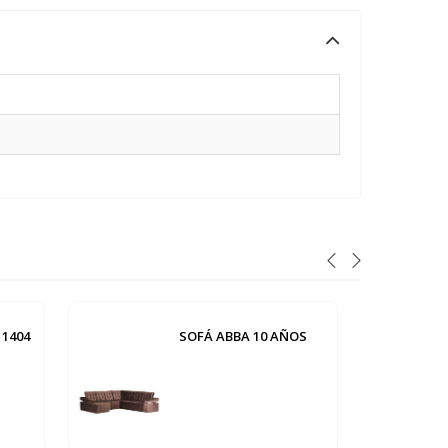
1404
SOFÁ ABBA 10 AÑOS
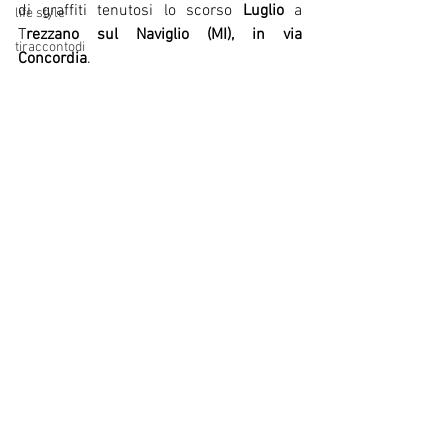
di graffiti tenutosi lo scorso 
Luglio 
a 
life style
T
rezzano sul Naviglio (MI), in via 
tiraccontodi
Concordia
.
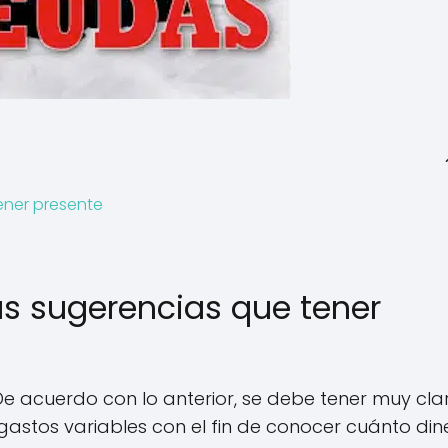
ener presente
s sugerencias que tener
e acuerdo con lo anterior, se debe tener muy cla
y gastos variables con el fin de conocer cuánto din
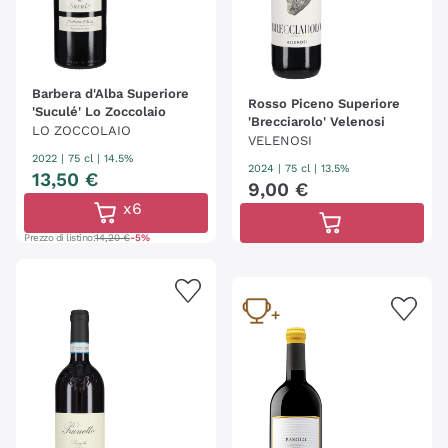
Barbera d'Alba Superiore
Rosso Piceno Superiore
'Suculé' Lo Zoccolaio
'Brecciarolo' Velenosi
LO ZOCCOLAIO
VELENOSI
2022
|
75 cl
| 14.5%
2024
|
75 cl
| 13.5%
13
,
50
€
9
,
00
€
x6
Prezzo di listino:
14,20 €
-5%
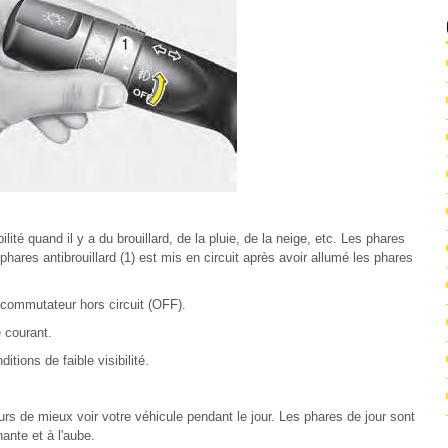
ilité quand il y a du brouillard, de la pluie, de la neige, etc. Les phares
hares antibrouillard (1) est mis en circuit après avoir allumé les phares
e commutateur hors circuit (OFF).
 courant.
itions de faible visibilité.
rs de mieux voir votre véhicule pendant le jour. Les phares de jour sont
ante et à l'aube.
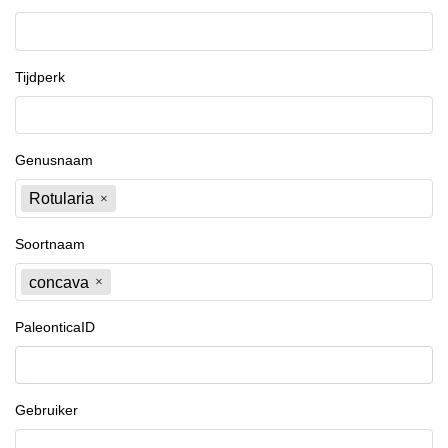
Tijdperk
Genusnaam
Rotularia
Soortnaam
concava
PaleonticaID
Gebruiker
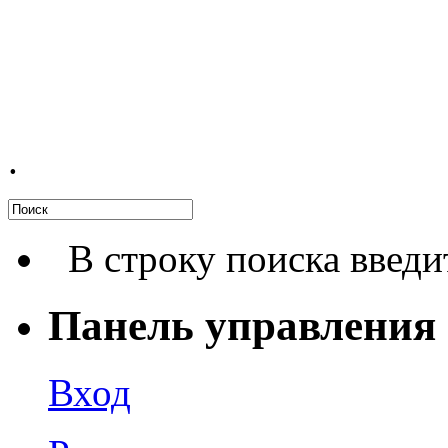
.
В строку поиска введи
Панель управления
Вход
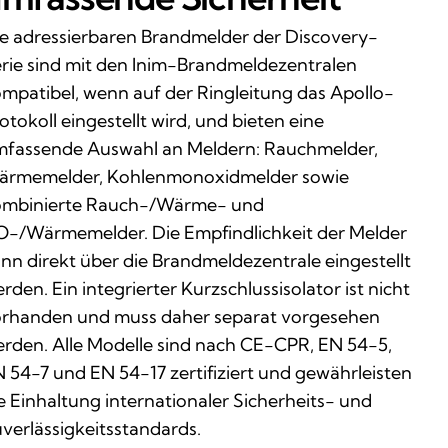
e adressierbaren Brandmelder der Discovery-
rie sind mit den Inim-Brandmeldezentralen
mpatibel, wenn auf der Ringleitung das Apollo-
otokoll eingestellt wird, und bieten eine
fassende Auswahl an Meldern: Rauchmelder,
ärmemelder, Kohlenmonoxidmelder sowie
ombinierte Rauch-/Wärme- und
-/Wärmemelder. Die Empfindlichkeit der Melder
nn direkt über die Brandmeldezentrale eingestellt
rden. Ein integrierter Kurzschlussisolator ist nicht
rhanden und muss daher separat vorgesehen
rden. Alle Modelle sind nach CE-CPR, EN 54-5,
 54-7 und EN 54-17 zertifiziert und gewährleisten
e Einhaltung internationaler Sicherheits- und
verlässigkeitsstandards.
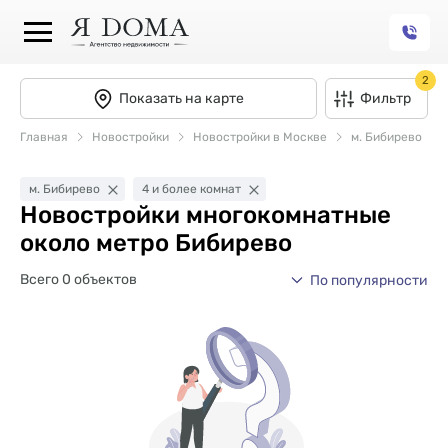
2
Показать на карте
Фильтр
Главная
Новостройки
Новостройки в Москве
м. Бибирево
м. Бибирево
4 и более комнат
Новостройки многокомнатные
около метро Бибирево
Всего 0 объектов
По популярности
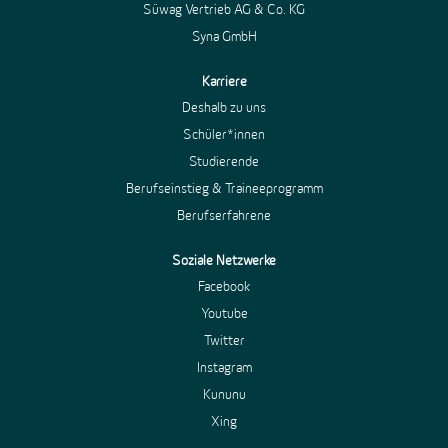
Süwag Vertrieb AG & Co. KG
Syna GmbH
Karriere
Deshalb zu uns
Schüler*innen
Studierende
Berufseinstieg & Traineeprogramm
Berufserfahrene
Soziale Netzwerke
Facebook
Youtube
Twitter
Instagram
Kununu
Xing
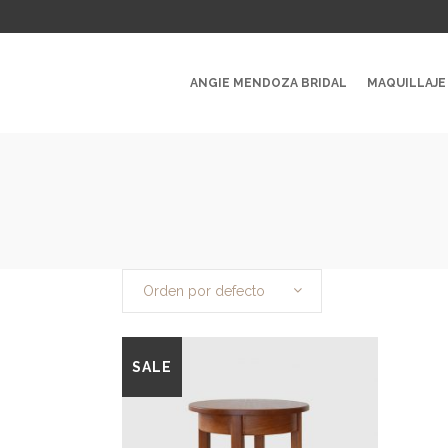
ANGIE MENDOZA BRIDAL
MAQUILLAJE
Orden por defecto
SALE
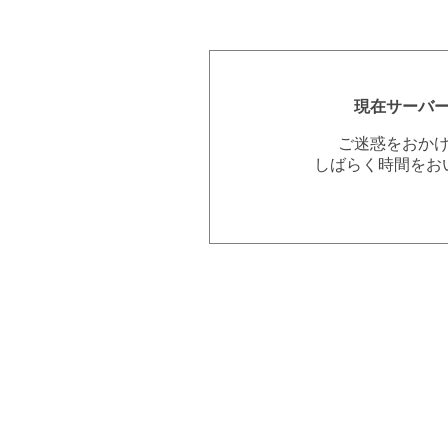
現在サーバ
ご迷惑をおか
しばらく時間をお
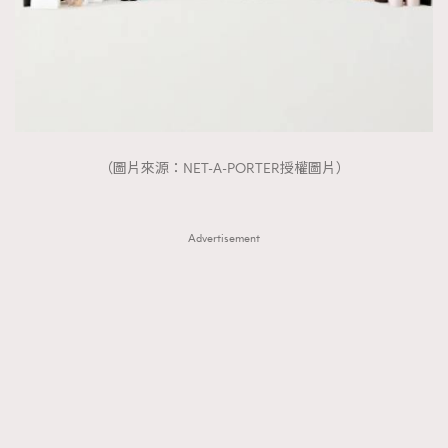
（圖片來源：NET-A-PORTER授權圖片）
Advertisement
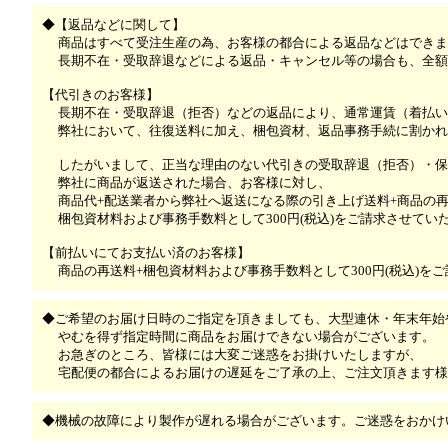
◆【返品などに関して】
商品はすべて受注生産の為、お客様の都合による返品などはできま
長期不在・受取辞退などによる返品・キャンセル等の場合も、全額
【代引きのお客様】
長期不在・受取辞退（拒否）などの返品により、通常運賃（着払い
弊社において、往復送料に加え、梱包資材、返品事務手続に割かれ
したがいまして、正当な理由のない代引きの受取辞退（拒否）・保
弊社に商品が返送された場合、お客様に対し、
商品代+配送業者から弊社へ返送になる際の引き上げ送料+商品の再
梱包資材料および事務手数料として300円(税込)をご請求させてい
【前払いにてお支払い済のお客様】
商品の再送料+梱包資材料および事務手数料として300円(税込)を
◆ご希望のお届け日時のご指定を頂きましても、大型連休・年末年始
やむを得ず指定時間に商品をお届けできない場合がございます。
お急ぎのところ、皆様には大変ご迷惑をお掛けいたしますが、
宅配便の都合によるお届けの遅延をご了承の上、ご注文頂きます様
◆機械の故障により製作が遅れる場合がございます。ご迷惑をおかけ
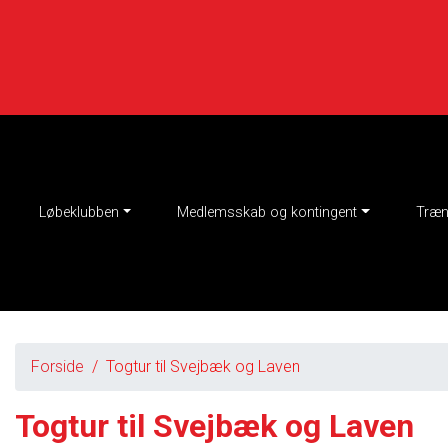
Skip to main content
Løbeklubben
Medlemsskab og kontingent
Træn
Forside
Togtur til Svejbæk og Laven
Togtur til Svejbæk og Laven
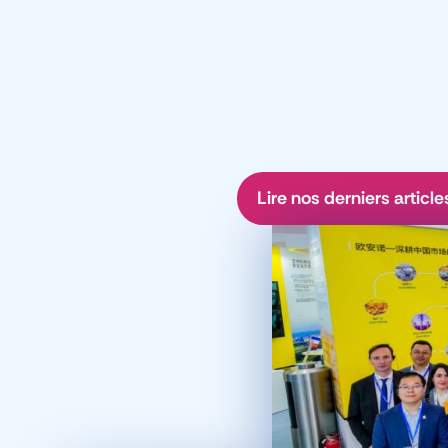
Lire nos derniers article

**********

WORK ITEM:
With the pictures removed, return the listing above in its exact original wording.

SOLUTION BELOW:
1404
SOFÁ ABBA 10 AÑOS
di graffiti tenutosi lo scorso 
Luglio 
a 
life style
T
rezzano sul Naviglio (MI), in via 
tiraccontodi
Concordia
.
ener presente
s sugerencias que tener
e acuerdo con lo anterior, se debe tener muy cla
y gastos variables con el fin de conocer cuánto din
Barbera d'Alba Superiore
Rosso Piceno Superiore
'Suculé' Lo Zoccolaio
'Brecciarolo' Velenosi
LO ZOCCOLAIO
VELENOSI
2022
|
75 cl
| 14.5%
2024
|
75 cl
| 13.5%
13
,
50
€
9
,
00
€
x6
Prezzo di listino:
14,20 €
-5%
ilité quand il y a du brouillard, de la pluie, de la neige, etc. Les phares
hares antibrouillard (1) est mis en circuit après avoir allumé les phares
e commutateur hors circuit (OFF).
 courant.
itions de faible visibilité.
rs de mieux voir votre véhicule pendant le jour. Les phares de jour sont
ante et à l'aube.
Tijdperk
Genusnaam
Rotularia
Soortnaam
concava
PaleonticaID
Gebruiker
.
В строку поиска введи
Панель управления
Вход
e adressierbaren Brandmelder der Discovery-
rie sind mit den Inim-Brandmeldezentralen
mpatibel, wenn auf der Ringleitung das Apollo-
otokoll eingestellt wird, und bieten eine
fassende Auswahl an Meldern: Rauchmelder,
ärmemelder, Kohlenmonoxidmelder sowie
ombinierte Rauch-/Wärme- und
-/Wärmemelder. Die Empfindlichkeit der Melder
nn direkt über die Brandmeldezentrale eingestellt
rden. Ein integrierter Kurzschlussisolator ist nicht
rhanden und muss daher separat vorgesehen
rden. Alle Modelle sind nach CE-CPR, EN 54-5,
 54-7 und EN 54-17 zertifiziert und gewährleisten
e Einhaltung internationaler Sicherheits- und
verlässigkeitsstandards.
2
Показать на карте
Фильтр
Главная
Новостройки
Новостройки в Москве
м. Бибирево
м. Бибирево
4 и более комнат
Новостройки многокомнатные
около метро Бибирево
Всего 0 объектов
По популярности
Süwag Vertrieb AG & Co. KG
Syna GmbH
Karriere
Deshalb zu uns
Schüler*innen
Studierende
Berufseinstieg & Traineeprogramm
Berufserfahrene
Soziale Netzwerke
Facebook
Youtube
Twitter
Instagram
Kununu
Xing
ANGIE MENDOZA BRIDAL
MAQUILLAJE
Orden por defecto
SALE
現在サーバ
ご迷惑をおか
しばらく時間をお
（圖片來源：NET-A-PORTER授權圖片）
Advertisement
◆【返品などに関して】
商品はすべて受注生産の為、お客様の都合による返品などはできま
長期不在・受取辞退などによる返品・キャンセル等の場合も、全額
【代引きのお客様】
長期不在・受取辞退（拒否）などの返品により、通常運賃（着払い
弊社において、往復送料に加え、梱包資材、返品事務手続に割かれ
したがいまして、正当な理由のない代引きの受取辞退（拒否）・保
弊社に商品が返送された場合、お客様に対し、
商品代+配送業者から弊社へ返送になる際の引き上げ送料+商品の再
梱包資材料および事務手数料として300円(税込)をご請求させてい
【前払いにてお支払い済のお客様】
商品の再送料+梱包資材料および事務手数料として300円(税込)を
◆ご希望のお届け日時のご指定を頂きましても、大型連休・年末年始
やむを得ず指定時間に商品をお届けできない場合がございます。
お急ぎのところ、皆様には大変ご迷惑をお掛けいたしますが、
宅配便の都合によるお届けの遅延をご了承の上、ご注文頂きます様
◆機械の故障により製作が遅れる場合がございます。ご迷惑をおかけ
Skip to main content
Løbeklubben
Medlemsskab og kontingent
Træn
Forside
Togtur til Svejbæk og Laven
Togtur til Svejbæk og Laven
Lire nos derniers article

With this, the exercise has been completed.